I’ve also seen the exploitative side of nomad living with the movie showcases. Seasonal or transient workers absolutely get taken advantage of by employers. You have to be very careful about who you agree to work for and very clear about the compensation.
You’re often trading your time for their profit, only earning a parking spot and utilities at best. Many unscrupulous owners will take full advantage of the situation, making unreasonable demands or using you to provide skilled labor which they’d rather not pay for.
You have to be clear about the limits.
In Oregon and California, I’ve also seen the vast encampments of the homeless. People who maybe once had a house or a van or an RV and who now have nothing. The fine line between living on the road by choice and by circumstance breaks down into a indistinguishable blur.
There is absolutely a darkness there. A truth most Americans would rather not acknowledge. Nomadland relentlessly tours that fine line.
If a person with no understanding of the nomad life walked away from this movie believing the lifestyle was a hellscape, I’d forgive them. There are bad aspects, just as in every human endeavor.
But for me, this isn’t some tragic happening. For me this is and has always been a choice. I am living my best life on the road. Not some mobile haunting of my former existence.
Maaike and I planned this. We intentionally sold our two story house and most of our possessions to buy a house on wheels. We spent two years in a smaller rental house to transition. We even tried to start a business which we could run remotely to ensure we had as much time and money as humanely possible to enjoy our journey.
That business failed. And yes, it cost us a large sum of money.
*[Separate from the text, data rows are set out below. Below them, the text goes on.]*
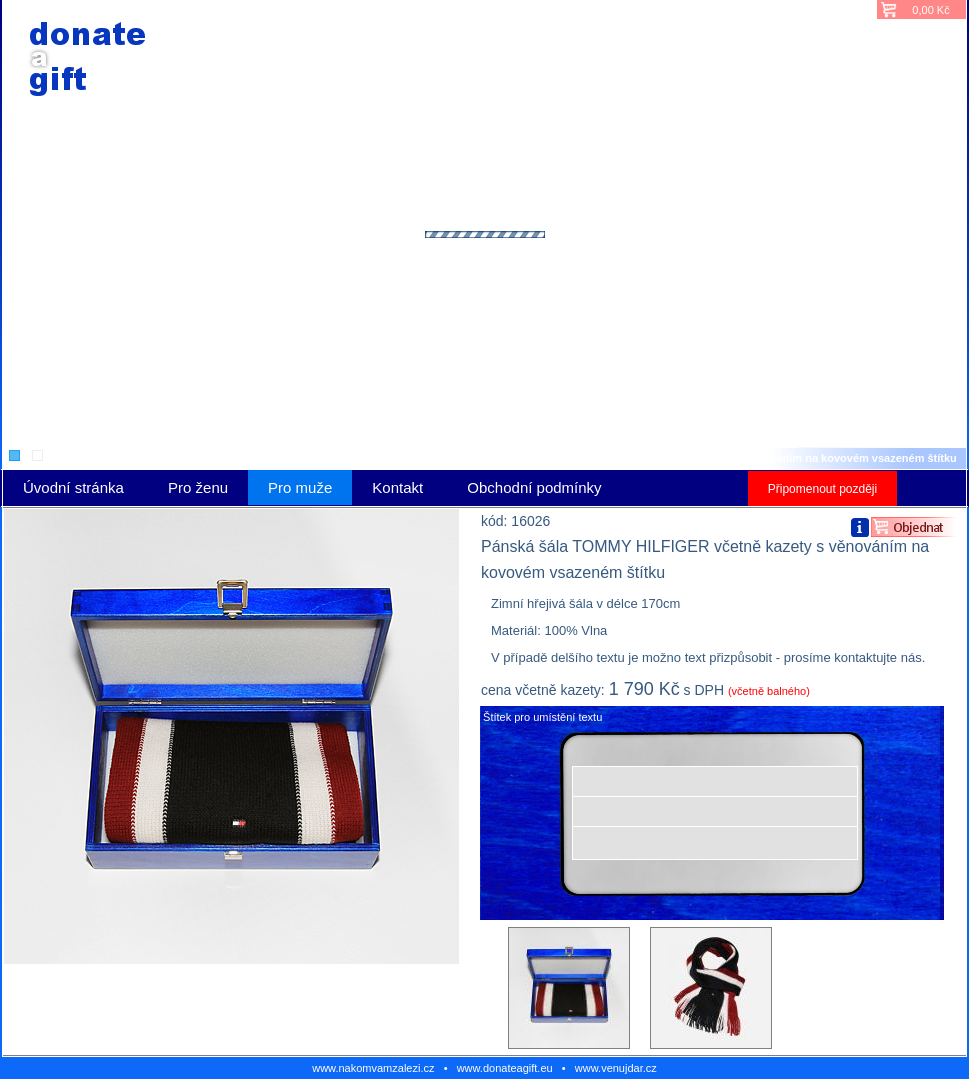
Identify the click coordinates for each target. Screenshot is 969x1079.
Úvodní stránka (348, 458)
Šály (473, 458)
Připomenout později (822, 489)
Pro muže (425, 458)
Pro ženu (198, 487)
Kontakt (397, 487)
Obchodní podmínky (534, 487)
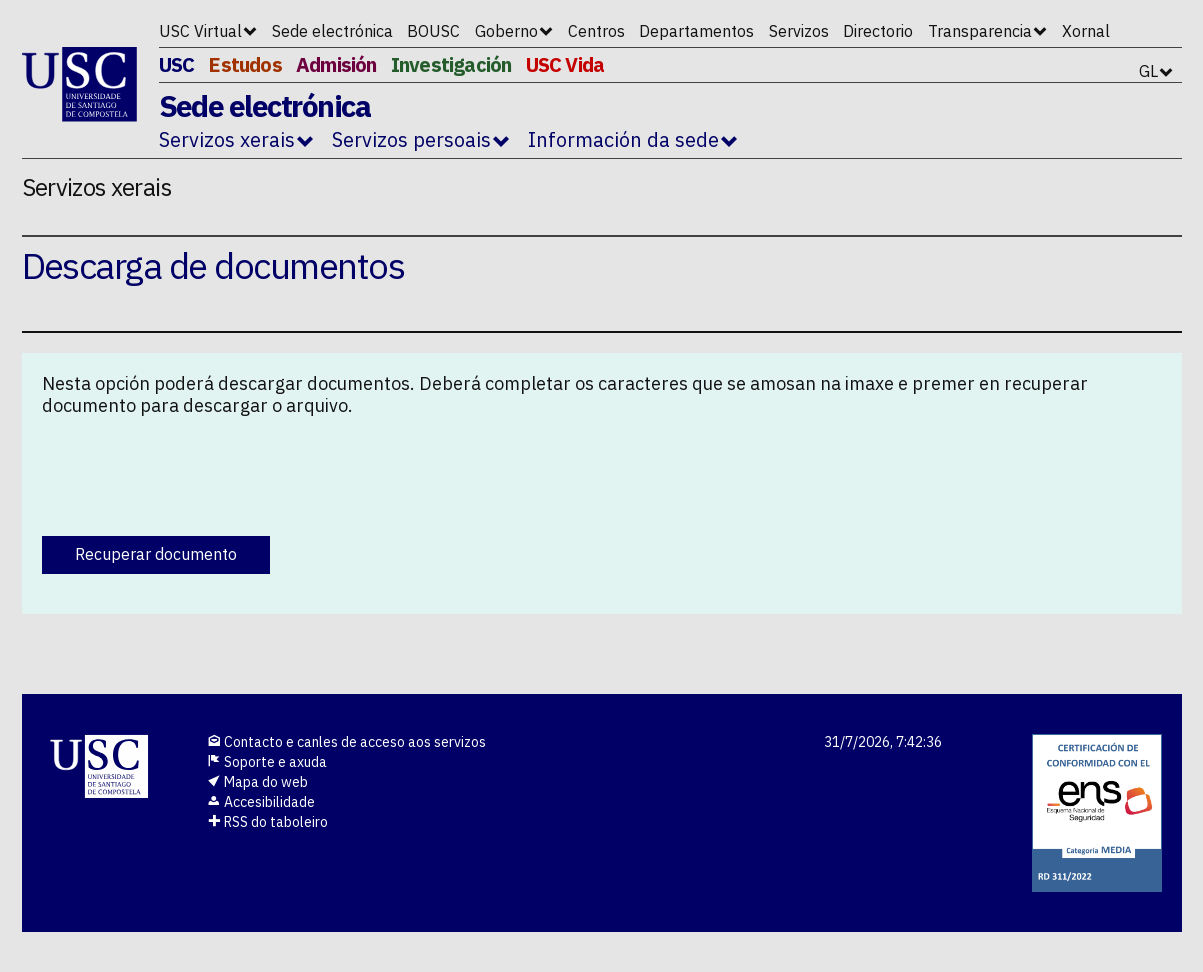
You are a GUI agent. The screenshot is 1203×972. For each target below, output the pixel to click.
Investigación (451, 64)
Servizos (799, 31)
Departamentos (696, 31)
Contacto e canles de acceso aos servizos (346, 742)
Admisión (336, 64)
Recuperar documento (156, 554)
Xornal (1086, 31)
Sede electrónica (332, 31)
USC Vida (565, 64)
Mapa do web (257, 782)
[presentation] (194, 471)
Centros (596, 31)
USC (177, 64)
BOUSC (433, 31)
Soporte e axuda (267, 762)
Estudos (244, 64)
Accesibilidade (261, 802)
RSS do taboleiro (267, 822)
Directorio (878, 31)
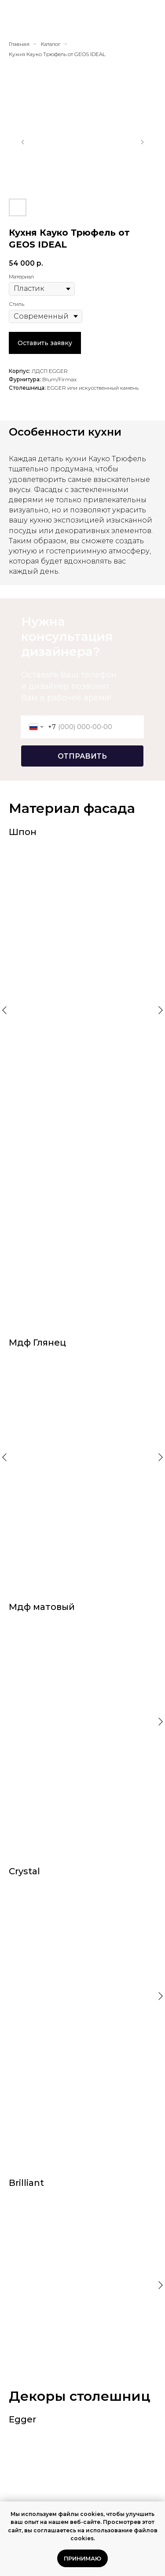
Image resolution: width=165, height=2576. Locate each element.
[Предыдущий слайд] (23, 142)
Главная (19, 44)
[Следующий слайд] (142, 142)
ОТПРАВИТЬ (82, 756)
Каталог (50, 44)
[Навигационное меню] (151, 18)
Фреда (44, 2353)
This wasn’t a catalyst forcing us onto the open road though, just a minor setback.
Instead of being able to completely abandon traditional work, I volunteer and she works her old job remotely to make this life possible (a pre-pandemic insight we both shared about the inevitability of telecommuting.)
We aren’t facing tragedy or hardship. We’re living life to the fullest and discovering just how out of balance the world we left behind is.
One scene in Nomadland alludes to this when the vanlife messiah addresses his gathering in the nomad mecca Quartzite, Arizona. He makes references to the unsustainable lifestyles society asks us to lead – economically, ecologically, and personally. All of these motivators for my own journey and things I’ve only come to understand more deeply as the odometer spins.
A sliver of hope in an otherwise depressing film. Not that those sorts of movies can’t be good, but as a window into my life, it fails quite miserably.
Of the fellow nomads I’ve met, only few seemed to be victims of circumstance with no other options or little hope. They’ve been excited about their lives on the road. Many planned the switch or came into it from stable jobs where pensions and travelling or telecommuting work was the norm. They’ve been young, old, married, and single. Millennials, Boomers, Gen Xers. All generations. All walks of life.
All of them excited about where the road will take them next.
Watch Nomadland for some hard truths. Realize though that it isn’t representative of everyone’s experience out here on America’s highways. We have quite a ways to go, certainly, but I’ve got a full tank and plenty of freedom to figure out how I get there.